PROBLEM TO WORK ON: In the material below, find the line containing "değerlendirildiği uluslararası edebiyat" and the line containing "çalışmasına verilen bir", then reproduce exactly both of them and every line between, and nothing else.

LISTED RECORDS:
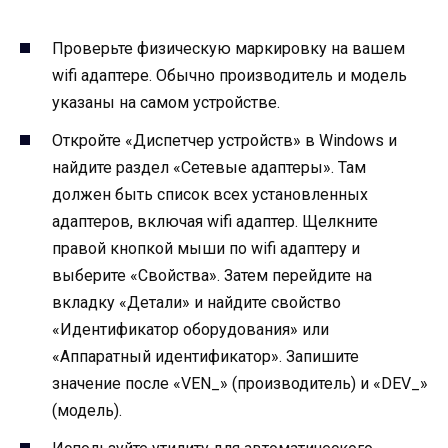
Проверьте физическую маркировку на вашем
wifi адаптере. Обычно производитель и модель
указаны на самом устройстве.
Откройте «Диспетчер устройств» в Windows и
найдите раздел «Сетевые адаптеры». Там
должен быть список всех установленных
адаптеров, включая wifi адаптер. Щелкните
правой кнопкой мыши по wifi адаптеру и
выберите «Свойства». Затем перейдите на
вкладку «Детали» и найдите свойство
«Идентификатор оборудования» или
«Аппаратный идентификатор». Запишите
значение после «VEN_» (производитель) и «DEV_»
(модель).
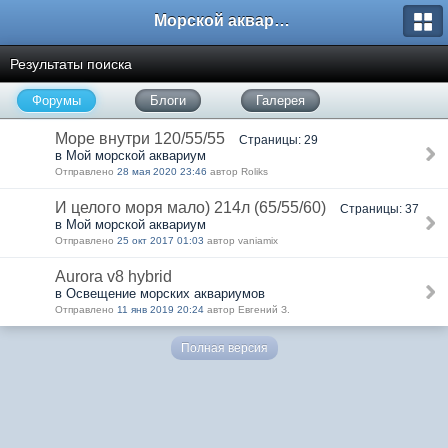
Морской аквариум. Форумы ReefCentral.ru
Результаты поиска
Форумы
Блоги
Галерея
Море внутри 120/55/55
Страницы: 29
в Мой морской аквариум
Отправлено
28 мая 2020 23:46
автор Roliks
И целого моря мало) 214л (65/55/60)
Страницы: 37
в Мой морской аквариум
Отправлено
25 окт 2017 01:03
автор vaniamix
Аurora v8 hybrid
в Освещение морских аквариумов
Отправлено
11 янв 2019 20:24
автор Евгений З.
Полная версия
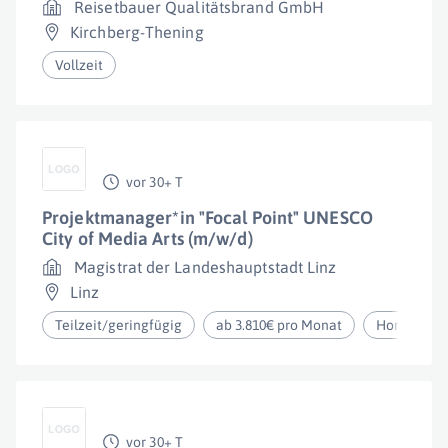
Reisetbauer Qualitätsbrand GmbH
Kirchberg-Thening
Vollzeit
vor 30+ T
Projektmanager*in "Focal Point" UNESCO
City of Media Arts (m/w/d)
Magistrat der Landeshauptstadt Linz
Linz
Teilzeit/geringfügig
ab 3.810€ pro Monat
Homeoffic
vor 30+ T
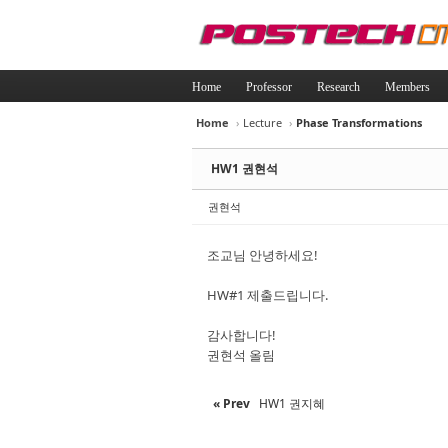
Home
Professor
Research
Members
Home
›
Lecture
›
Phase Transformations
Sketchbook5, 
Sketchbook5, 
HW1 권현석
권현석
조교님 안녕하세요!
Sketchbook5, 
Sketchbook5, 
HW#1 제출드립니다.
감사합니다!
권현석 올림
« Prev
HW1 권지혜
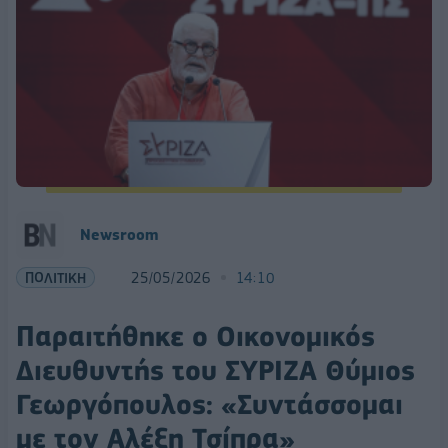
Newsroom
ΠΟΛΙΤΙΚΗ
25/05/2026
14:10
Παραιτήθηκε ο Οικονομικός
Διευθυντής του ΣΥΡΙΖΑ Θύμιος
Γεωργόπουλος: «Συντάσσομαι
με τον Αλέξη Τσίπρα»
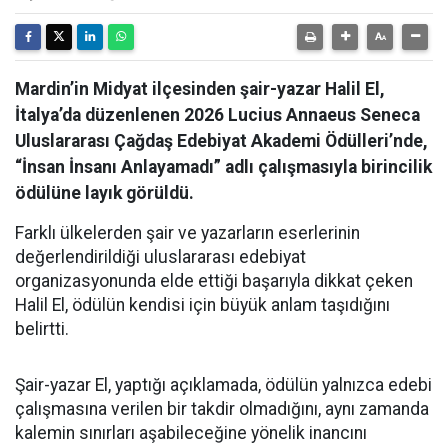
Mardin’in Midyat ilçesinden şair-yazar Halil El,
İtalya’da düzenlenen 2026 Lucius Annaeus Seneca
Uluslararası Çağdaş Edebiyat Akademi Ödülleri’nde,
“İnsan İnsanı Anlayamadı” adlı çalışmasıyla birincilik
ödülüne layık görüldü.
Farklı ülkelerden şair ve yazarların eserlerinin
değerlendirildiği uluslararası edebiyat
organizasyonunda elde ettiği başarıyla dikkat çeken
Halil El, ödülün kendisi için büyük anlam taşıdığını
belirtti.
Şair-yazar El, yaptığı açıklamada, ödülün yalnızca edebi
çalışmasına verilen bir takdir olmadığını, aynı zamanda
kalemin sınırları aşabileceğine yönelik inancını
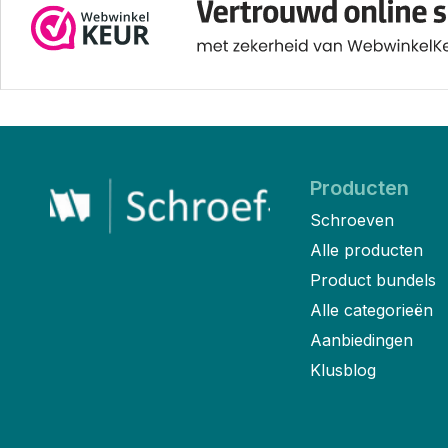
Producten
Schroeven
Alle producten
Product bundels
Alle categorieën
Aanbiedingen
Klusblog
---
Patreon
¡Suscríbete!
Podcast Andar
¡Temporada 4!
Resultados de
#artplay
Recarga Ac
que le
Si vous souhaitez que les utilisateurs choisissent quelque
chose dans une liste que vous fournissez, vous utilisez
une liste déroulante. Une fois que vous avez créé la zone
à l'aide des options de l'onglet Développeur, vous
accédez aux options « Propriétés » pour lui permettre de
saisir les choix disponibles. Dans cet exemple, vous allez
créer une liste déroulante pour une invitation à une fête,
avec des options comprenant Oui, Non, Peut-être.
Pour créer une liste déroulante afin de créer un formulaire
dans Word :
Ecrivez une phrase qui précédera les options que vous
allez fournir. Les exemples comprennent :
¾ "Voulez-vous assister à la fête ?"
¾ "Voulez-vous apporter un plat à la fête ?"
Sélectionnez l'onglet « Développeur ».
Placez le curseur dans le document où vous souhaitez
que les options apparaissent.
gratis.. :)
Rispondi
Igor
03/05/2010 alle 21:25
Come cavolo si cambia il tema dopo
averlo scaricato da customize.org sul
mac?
...
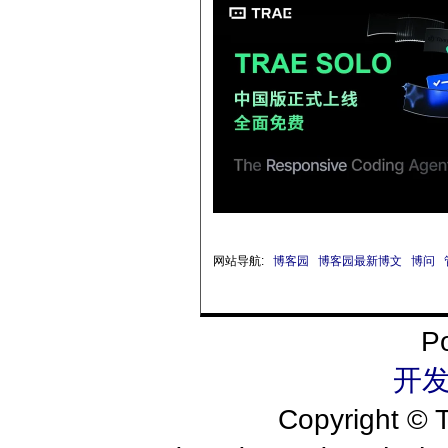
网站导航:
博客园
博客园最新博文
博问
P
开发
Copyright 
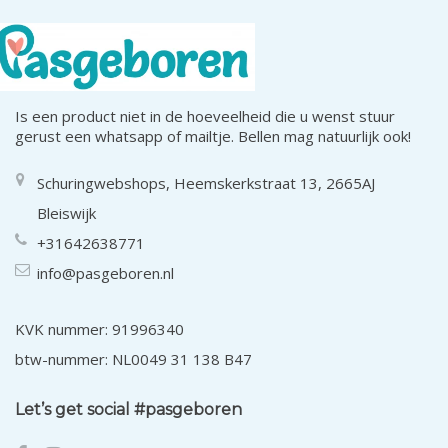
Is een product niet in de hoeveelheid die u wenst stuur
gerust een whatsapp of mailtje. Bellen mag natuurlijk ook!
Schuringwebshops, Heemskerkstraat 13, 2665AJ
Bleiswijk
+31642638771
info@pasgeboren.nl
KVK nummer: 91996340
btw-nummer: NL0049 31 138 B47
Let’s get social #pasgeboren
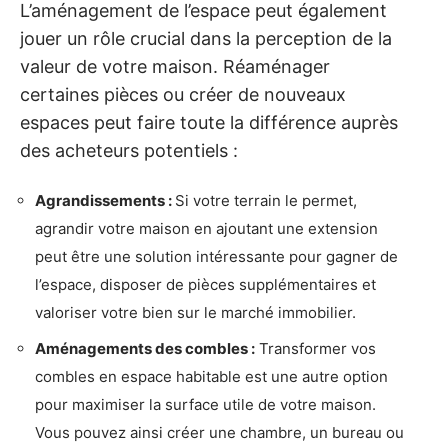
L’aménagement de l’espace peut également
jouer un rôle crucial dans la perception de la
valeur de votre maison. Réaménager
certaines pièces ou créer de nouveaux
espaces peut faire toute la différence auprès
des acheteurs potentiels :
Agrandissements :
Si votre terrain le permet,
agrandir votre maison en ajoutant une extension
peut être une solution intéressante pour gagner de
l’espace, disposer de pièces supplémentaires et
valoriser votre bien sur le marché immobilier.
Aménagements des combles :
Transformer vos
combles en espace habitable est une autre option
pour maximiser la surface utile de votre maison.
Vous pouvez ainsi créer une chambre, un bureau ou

EXERCISE SOLUTION:
değerlendirildiği uluslararası edebiyat
organizasyonunda elde ettiği başarıyla dikkat çeken
Halil El, ödülün kendisi için büyük anlam taşıdığını
belirtti.
Şair-yazar El, yaptığı açıklamada, ödülün yalnızca edebi
çalışmasına verilen bir takdir olmadığını, aynı zamanda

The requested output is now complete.